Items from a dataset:
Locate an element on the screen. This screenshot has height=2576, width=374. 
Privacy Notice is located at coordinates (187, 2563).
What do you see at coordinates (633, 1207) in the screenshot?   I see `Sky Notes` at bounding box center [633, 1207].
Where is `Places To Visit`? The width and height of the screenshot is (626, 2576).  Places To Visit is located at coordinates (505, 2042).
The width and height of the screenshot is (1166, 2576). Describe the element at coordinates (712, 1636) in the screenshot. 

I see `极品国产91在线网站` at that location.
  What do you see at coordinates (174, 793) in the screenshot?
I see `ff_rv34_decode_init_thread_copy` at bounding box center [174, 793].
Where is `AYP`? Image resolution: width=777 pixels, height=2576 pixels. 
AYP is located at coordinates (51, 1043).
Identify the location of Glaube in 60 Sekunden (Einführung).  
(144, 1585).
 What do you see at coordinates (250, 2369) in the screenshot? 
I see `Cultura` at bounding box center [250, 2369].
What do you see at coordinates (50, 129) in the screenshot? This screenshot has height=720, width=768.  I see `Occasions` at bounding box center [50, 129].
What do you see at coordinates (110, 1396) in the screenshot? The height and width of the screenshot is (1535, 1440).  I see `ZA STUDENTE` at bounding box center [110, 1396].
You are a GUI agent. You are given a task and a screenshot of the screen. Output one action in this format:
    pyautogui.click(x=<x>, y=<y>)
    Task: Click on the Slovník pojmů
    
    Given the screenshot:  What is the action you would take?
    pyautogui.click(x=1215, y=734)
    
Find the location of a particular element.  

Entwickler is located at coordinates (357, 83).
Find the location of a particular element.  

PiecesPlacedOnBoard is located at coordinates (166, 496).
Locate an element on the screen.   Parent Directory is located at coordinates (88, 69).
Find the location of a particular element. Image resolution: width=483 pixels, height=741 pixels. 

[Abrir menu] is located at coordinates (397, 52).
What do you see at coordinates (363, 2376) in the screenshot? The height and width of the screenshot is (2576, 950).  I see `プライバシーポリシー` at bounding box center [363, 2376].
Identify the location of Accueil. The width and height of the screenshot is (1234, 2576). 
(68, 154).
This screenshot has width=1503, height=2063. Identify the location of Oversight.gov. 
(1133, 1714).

### Task
Your answer should be the lines above, from the line containing "What do you see at coordinates (250, 2369)" up to and including the line containing "What do you see at coordinates (110, 1396)", reproduced exactly and with nothing else.

### Response for this exercise
 What do you see at coordinates (250, 2369) in the screenshot? 
I see `Cultura` at bounding box center [250, 2369].
What do you see at coordinates (50, 129) in the screenshot? This screenshot has height=720, width=768.  I see `Occasions` at bounding box center [50, 129].
What do you see at coordinates (110, 1396) in the screenshot? The height and width of the screenshot is (1535, 1440).  I see `ZA STUDENTE` at bounding box center [110, 1396].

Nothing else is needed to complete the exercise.